Для любого врача нет потери горше, чем смерть пациента. Смерть — это враг целителя, и, отдавая черному ангелу того, кто находился на его попечении, врач тем самым признает свое поражение. А стало быть, к обычному человеческому состраданию и страху перед кончиной добавляется еще и ярость, порожденная собственным бессилием.
Между рассветом и закатом этого дня у меня умерли двадцать три человека. Элиас был всего лишь первым.
Нескольких больных смерть настигла тогда, когда я обтирала их губкой или держала за руку, другие встретили ее в одиночестве, не сподобившись напоследок даже успокаивающего прикосновения, ибо у меня не было возможности поспеть ко всем вовремя. Казалось бы, мне следовало смириться с реальностью времени, в котором я пребывала, но в тот момент, когда у меня на руках умирал восемнадцатилетний гардемарин, понимание того, что его спасла бы простая инъекция пенициллина, разъедало мою душу, как болезненная язва.
Контейнер со шприцами и ампулами остался на «Артемиде», в кармане моей сменной юбки. Правда, будь они со мной, я все равно не могла бы их использовать. А если бы и могла, спасти мне удалось бы одного, от силы двух человек. Однако от осознания всего этого легче не становилось: я злилась и на себя, и на обстоятельства, скрежетала зубами так, что болели челюсти, и металась от больного к больному имея на вооружении только кипяченое молоко, печенье и две беспомощные руки.

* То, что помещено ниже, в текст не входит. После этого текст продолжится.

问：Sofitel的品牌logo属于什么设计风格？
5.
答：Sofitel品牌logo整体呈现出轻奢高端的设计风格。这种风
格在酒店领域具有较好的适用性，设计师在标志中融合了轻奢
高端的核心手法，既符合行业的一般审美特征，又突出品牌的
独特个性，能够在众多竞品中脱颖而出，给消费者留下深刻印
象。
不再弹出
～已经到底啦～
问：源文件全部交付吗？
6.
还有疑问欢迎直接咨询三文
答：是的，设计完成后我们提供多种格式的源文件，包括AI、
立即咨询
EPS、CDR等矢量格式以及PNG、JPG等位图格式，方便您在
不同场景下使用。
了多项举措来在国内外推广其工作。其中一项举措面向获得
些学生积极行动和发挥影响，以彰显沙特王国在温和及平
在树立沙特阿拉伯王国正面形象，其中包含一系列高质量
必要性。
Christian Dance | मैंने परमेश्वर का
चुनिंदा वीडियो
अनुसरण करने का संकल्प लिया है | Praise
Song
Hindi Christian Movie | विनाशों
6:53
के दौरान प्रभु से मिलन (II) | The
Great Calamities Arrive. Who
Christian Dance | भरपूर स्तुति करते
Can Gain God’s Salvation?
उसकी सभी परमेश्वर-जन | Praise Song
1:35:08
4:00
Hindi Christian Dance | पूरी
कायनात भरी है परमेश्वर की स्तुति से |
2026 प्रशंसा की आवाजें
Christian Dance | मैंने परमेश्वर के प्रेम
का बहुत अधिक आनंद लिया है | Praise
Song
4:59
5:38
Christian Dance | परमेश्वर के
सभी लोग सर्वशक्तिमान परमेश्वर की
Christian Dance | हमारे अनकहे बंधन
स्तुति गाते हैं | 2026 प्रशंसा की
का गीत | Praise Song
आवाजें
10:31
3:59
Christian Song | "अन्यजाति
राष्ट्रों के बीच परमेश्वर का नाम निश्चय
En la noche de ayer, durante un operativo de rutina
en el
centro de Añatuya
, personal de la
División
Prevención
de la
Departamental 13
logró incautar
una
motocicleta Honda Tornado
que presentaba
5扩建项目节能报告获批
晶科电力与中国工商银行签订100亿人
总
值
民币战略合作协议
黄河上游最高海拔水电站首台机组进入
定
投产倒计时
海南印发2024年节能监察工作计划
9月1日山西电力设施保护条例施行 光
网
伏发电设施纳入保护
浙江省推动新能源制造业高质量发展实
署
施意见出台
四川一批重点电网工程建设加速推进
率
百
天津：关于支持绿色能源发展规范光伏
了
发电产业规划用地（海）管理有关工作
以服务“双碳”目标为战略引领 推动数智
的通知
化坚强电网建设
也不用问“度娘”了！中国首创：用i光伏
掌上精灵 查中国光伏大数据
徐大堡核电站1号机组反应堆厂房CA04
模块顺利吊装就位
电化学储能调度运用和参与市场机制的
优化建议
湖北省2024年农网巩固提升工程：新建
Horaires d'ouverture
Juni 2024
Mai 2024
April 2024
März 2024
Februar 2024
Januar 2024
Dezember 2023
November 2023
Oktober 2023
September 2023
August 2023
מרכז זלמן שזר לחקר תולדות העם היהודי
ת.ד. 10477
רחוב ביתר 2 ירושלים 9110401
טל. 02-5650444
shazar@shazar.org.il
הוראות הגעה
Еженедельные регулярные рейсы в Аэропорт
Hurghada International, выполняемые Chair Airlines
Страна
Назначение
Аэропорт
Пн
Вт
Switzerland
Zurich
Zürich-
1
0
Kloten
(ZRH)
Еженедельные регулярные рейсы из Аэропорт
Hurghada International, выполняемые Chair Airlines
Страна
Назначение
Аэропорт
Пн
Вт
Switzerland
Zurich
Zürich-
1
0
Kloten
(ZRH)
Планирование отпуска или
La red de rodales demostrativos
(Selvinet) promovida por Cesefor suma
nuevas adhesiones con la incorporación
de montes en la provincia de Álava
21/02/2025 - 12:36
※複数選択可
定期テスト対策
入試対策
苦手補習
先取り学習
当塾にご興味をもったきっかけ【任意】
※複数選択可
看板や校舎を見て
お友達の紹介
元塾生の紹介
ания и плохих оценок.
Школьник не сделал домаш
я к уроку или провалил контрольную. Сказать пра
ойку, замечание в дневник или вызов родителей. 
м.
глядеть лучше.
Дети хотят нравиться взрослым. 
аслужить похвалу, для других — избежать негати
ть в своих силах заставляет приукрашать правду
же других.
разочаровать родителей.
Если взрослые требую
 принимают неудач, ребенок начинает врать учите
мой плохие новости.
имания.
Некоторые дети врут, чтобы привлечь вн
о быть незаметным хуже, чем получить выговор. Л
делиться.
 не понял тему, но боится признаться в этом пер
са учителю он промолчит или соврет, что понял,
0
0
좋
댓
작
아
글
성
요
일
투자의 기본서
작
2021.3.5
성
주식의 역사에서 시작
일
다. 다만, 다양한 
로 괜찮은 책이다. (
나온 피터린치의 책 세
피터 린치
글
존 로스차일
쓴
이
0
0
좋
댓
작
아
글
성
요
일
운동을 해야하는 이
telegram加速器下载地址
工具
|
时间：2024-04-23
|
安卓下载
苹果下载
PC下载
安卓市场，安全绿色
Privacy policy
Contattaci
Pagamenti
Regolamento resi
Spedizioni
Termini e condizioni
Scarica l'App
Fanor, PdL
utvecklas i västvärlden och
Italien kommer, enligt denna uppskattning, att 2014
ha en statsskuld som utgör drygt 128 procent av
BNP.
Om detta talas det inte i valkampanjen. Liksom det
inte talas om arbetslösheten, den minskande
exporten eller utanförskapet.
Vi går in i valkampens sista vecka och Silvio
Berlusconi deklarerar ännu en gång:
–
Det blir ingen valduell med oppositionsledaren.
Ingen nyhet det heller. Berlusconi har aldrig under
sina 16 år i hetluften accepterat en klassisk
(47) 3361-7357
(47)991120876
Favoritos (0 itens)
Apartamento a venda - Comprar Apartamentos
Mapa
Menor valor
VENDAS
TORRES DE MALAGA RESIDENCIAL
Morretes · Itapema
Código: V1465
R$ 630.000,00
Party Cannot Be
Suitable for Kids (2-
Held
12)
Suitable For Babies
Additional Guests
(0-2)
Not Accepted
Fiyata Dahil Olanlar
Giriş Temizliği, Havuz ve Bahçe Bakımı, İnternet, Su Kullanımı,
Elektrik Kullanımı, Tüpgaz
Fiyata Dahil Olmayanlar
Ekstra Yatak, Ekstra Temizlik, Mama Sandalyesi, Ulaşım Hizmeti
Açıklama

Сейчас в памяти прокручивались события прошедшего дня, бесконечная беготня от койки к койке и лица, искаженные мукой или уже медленно разглаживавшиеся в посмертном расслаблении лицевых мышц. Но все они смотрели на меня. На меня!
Застонав от бессилия, я что было мочи ударила рукой по бортовому ограждению. Раз, другой, снова, снова и снова, как будто горе и ярость лишили меня способности ощущать боль.
— Прекратите! — раздался позади голос, и чья-то рука схватила меня за запястье.
— Отпустите!
Я попыталась вырваться, но хватка была слишком сильна.
— Прекратите, — повторил человек и, обхватив меня другой рукой за талию, оттащил от борта. — Нельзя так делать, вы себя пораните.
— А мне плевать на это, ко всем чертям!
Я забилась в его руках, но потом обмякла, признавая поражение. Какая, в конце концов, разница?
Хватка разжалась, и я, обернувшись, увидела мужчину, которого до сих пор на борту не встречала. Явно не моряка: его одежда, помятая, как будто он ее долго не снимал, тем не менее была дорогой, изысканного покроя. Камзол и жилет сидели как влитые, у горла пенились брюссельские кружева.